Commemorating over 150 years since the discovery of the Leprosy Bacillus, Jenny Davis shares her experience of two labs...
This is a story of two laboratories – separated in time by more than a century and in space by thousands of kilometers – and it’s about what I learnt as I visited them.



Bergen in Norway – ‘the heart of the fjords’ – is renowned for its scenery and history. But the attractions for me in 2006 were hidden rooms up a flight of stairs, in ‘The Secret Laboratory’ at the University of Bergen Department of Public Health and Primary Health Care. This was where Dr Amauer Hansen worked in the late 19th century and the rooms and their contents have been preserved intact since then. Here I was – walking back in microbiological history!
Just outside the lab was an old chart with statistics for leprosy, then a major health problem in Norway. The young doctor Amauer Hansen had made it his task to study leprosy. Against the current theories at the time, he concluded from evidence in the Leprosy Registry that the disease was infectious (passed from person to person) and not hereditary (passed from parent to child).


As a microbiologist with a keen interest in history, I was fascinated to see the laboratory and office occupied by this scientific pioneer. Entering the laboratory area, I could see familiar objects – workbench, shelves of chemicals and the insulated chamber for incubating cultures. And there was my favourite piece of equipment, an old-fashioned brass microscope, so different from today’s models, but still enabling the scientist to view tiny bacteria.
Hansen used a microscope to observe ‘rod shaped bodies’ in tissue from a patient in 1873, and published his findings in 1874. Although it was some years before he could confirm these ‘bodies’ as bacteria, this was a major finding! Hansen is recognised as the first person to associate that bacterium – Mycobacterium leprae – with leprosy. Leprosy’s name ‘Hansen’s Disease’ honours that discovery.


Through a doorway from the laboratory was Hansen’s office, with its imposing roll-top desk, a glass-fronted book-case and impressive collection of pathology specimens and wax casts. It was in this setting – dark and uninviting compared with today’s offices – that Hansen worked through the complex issues of leprosy research in his time.
Looking around, I reflected on the persistence and curiosity of this doctor who changed the way people thought about leprosy and spent his professional life seeking its causes.
You can read more of Hansen’s story here and take a virtual tour around his laboratory here
Moving forward a century and over nine thousand kilometers, I visited scientists in a second laboratory. Like Hansen, they also sought to unlock problems and work for the benefit of people affected by leprosy. I had the opportunity in 1999 to visit the Mycobacterial Research Laboratory (MRL) at Anandaban, set in the ‘Forest of Joy’, about 12 kilometers from Kathmandu, capital of Nepal. Like Norway, Nepal has magnificent scenery – and also like Norway in the 19th century, it still faces leprosy as a disease of poverty. As I travelled on the bumpy road from Kathmandu and saw the obvious signs of poverty, I wondered whether research scientists could make a contribution. Weren’t there more urgent needs?
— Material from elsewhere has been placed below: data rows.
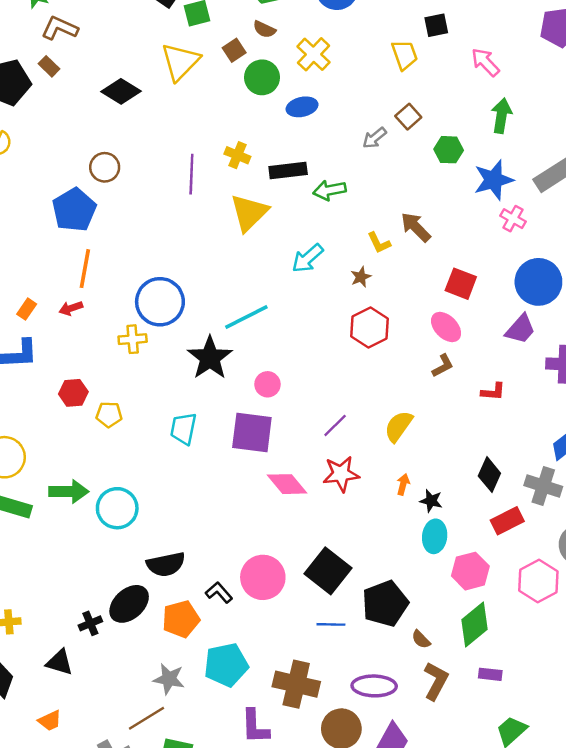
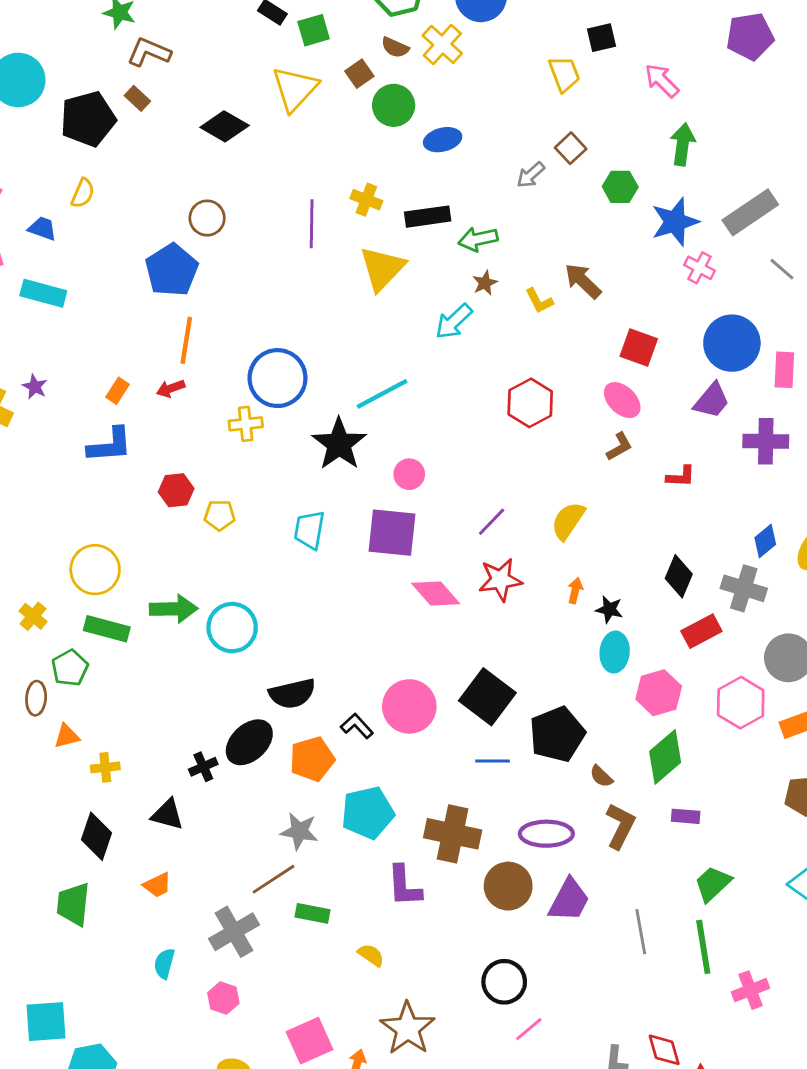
yellow cross: (314, 54) -> (442, 44), moved
brown star: (361, 277) -> (485, 283), moved

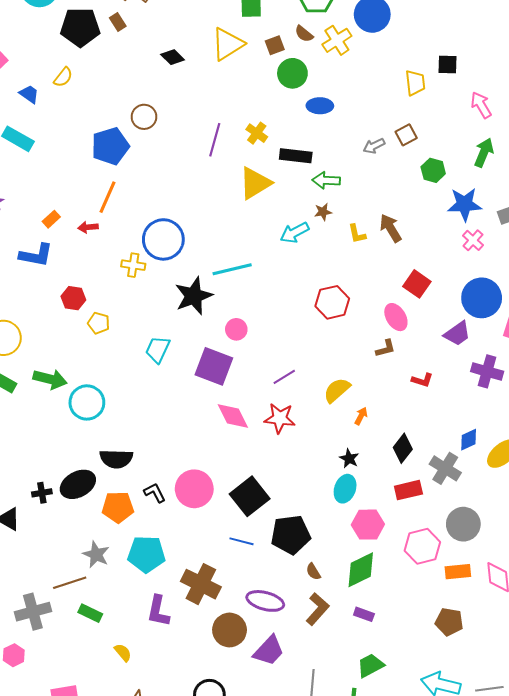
black diamond: (225, 126) -> (173, 57), size x0.7
orange arrow: (575, 591) -> (361, 416), moved

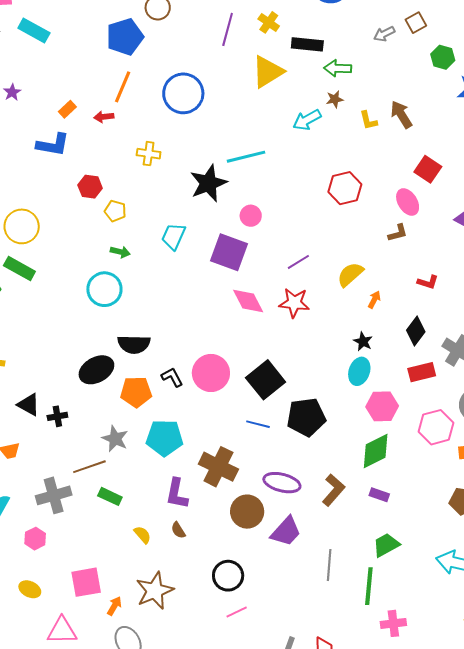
blue circle: (163, 239) -> (183, 93), moved
green arrow: (50, 379) -> (120, 252), moved, size x0.6
red L-shape: (422, 380) -> (428, 282), moved
black cross: (42, 493) -> (57, 416), moved
brown semicircle: (313, 572) -> (178, 530), moved

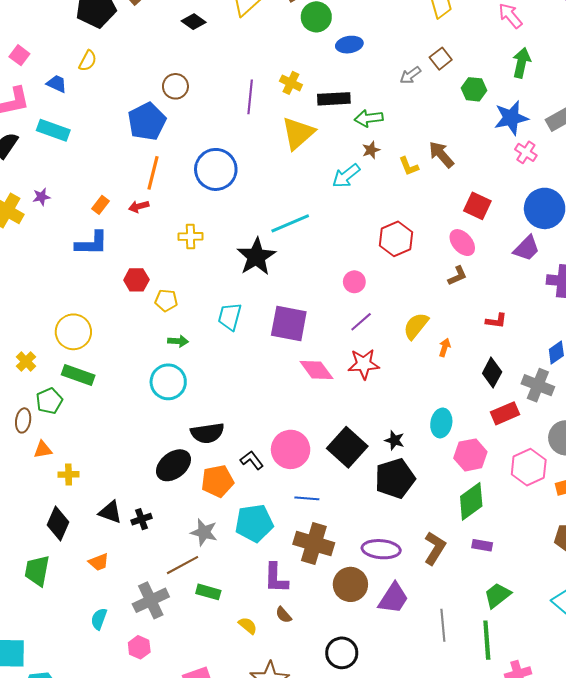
purple star: (12, 92) -> (41, 197), turned 30
pink circle: (251, 216) -> (354, 282), moved
black star: (363, 342) -> (394, 440), moved
blue line: (258, 424) -> (307, 498), moved

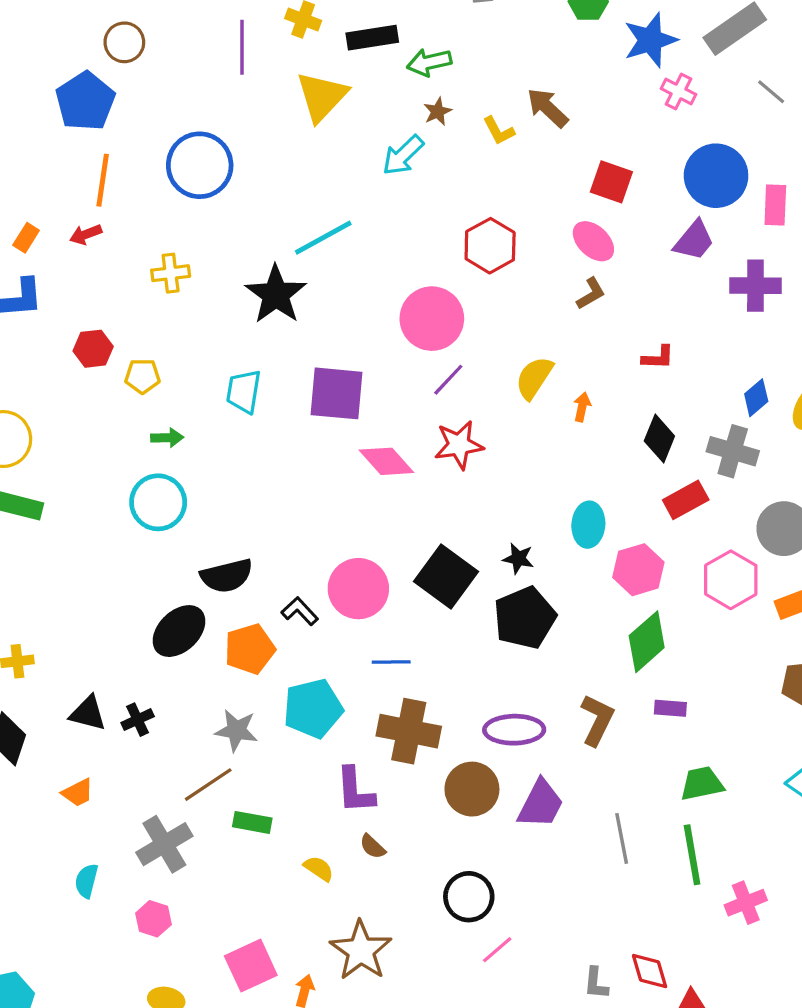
pink circle: (354, 282) -> (432, 319), size x1.8
green trapezoid: (497, 595) -> (702, 784), turned 32

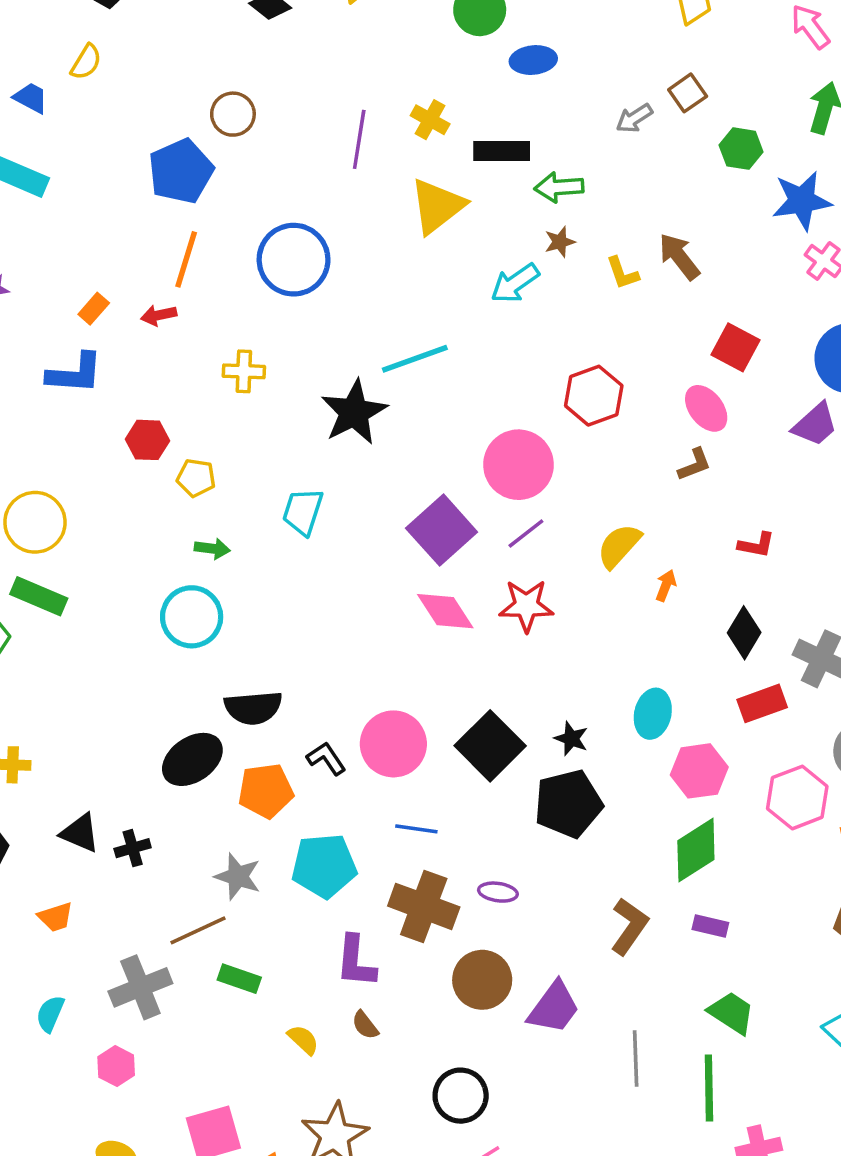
purple square: (336, 393) -> (442, 530), moved, turned 34
purple ellipse: (514, 730) -> (498, 892), moved, size x0.6
green trapezoid: (702, 784) -> (732, 1013), turned 36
Anandaban Hospital is a leprosy referral hospital – so, like Amauer Hansen, laboratory scientists here are in daily contact with leprosy patients and their clinical care. As I negotiated the steep slopes and admired the spectacular views around the complex, I met some of these patients, with the medical and paramedical staff. But, the laboratory was my focus. So with an enlarged view of what’s involved in wholistic care for a person with leprosy, I headed up the track.
Soon I was in the Mycobacterial Research Laboratory, swapping stories with other microbiologists and looking down a microscope at Mycobacterium leprae – my first view! I was impressed by the scientific skills of the staff, who detected the bacterium in skin tissue and determined its antibiotic sensitivity with basic tests.


But even more exciting was the application of cutting-edge techniques and the research into this complex disease. How can we measure someone’s exposure to leprosy? How can we tell if the antibiotics are still effective? Can we find the best treatment for a ‘leprosy reaction’ ? The answers to these questions were being explored.
Since the COVID pandemic, most of us recognize terms such as ‘PCR’ and ‘genetic testing’. But at the time of my visit in 1999, these were part of a relatively new technology. As I spoke with the scientists using these methods, saw their equipment and heard of their collaborations with other laboratories, I was really encouraged.


So I had an answer to my question ‘What can scientific research offer to Nepal?’. Although direct benefits were not always immediately applicable to individual patients, the work at the Mycobacterial Research Laboratory was contributing to the bigger picture and helping to provide better ways to fight this ancient disease.
You can read my full account of the visit here and learn more about MRL today here.
Two laboratories, and scientists working with curiosity, skills and persistence, showed me how microbiology in the 19th and 20th centuries has been part of the journey towards ‘Triple Zero’ in the 21st century.
Jenny Davis is a microbiologist, a Life Member and former Board Chair of The Leprosy Mission Australia.